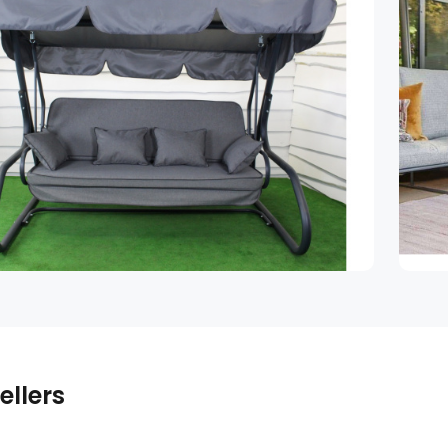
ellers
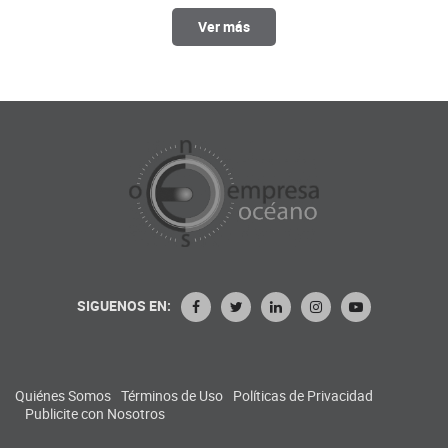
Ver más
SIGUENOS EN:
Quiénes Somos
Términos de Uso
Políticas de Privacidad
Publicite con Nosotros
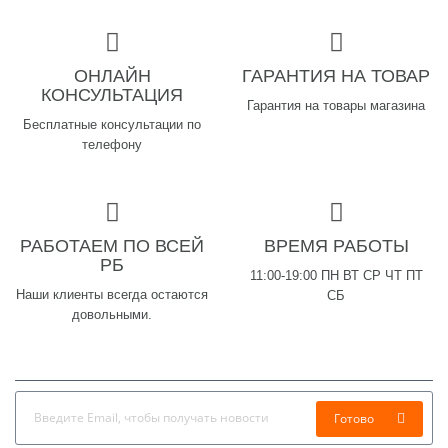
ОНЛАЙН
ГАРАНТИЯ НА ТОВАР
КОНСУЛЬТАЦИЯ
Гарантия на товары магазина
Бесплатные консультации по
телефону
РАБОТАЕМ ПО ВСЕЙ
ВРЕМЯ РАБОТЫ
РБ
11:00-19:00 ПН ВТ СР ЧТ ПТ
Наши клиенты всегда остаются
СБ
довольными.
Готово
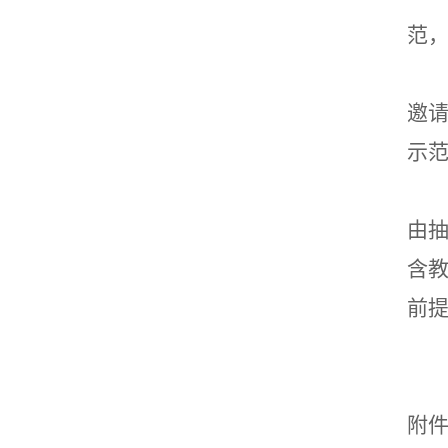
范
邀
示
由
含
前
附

########

What you return must match the records exactly, apart from the images, which are omitted.

ellers
Ver más
SIGUENOS EN:
Quiénes Somos
Términos de Uso
Políticas de Privacidad
Publicite con Nosotros
ОНЛАЙН
ГАРАНТИЯ НА ТОВАР
КОНСУЛЬТАЦИЯ
Гарантия на товары магазина
Бесплатные консультации по
телефону
РАБОТАЕМ ПО ВСЕЙ
ВРЕМЯ РАБОТЫ
РБ
11:00-19:00 ПН ВТ СР ЧТ ПТ
Наши клиенты всегда остаются
СБ
довольными.
Готово
范
邀
示
由
含
前
附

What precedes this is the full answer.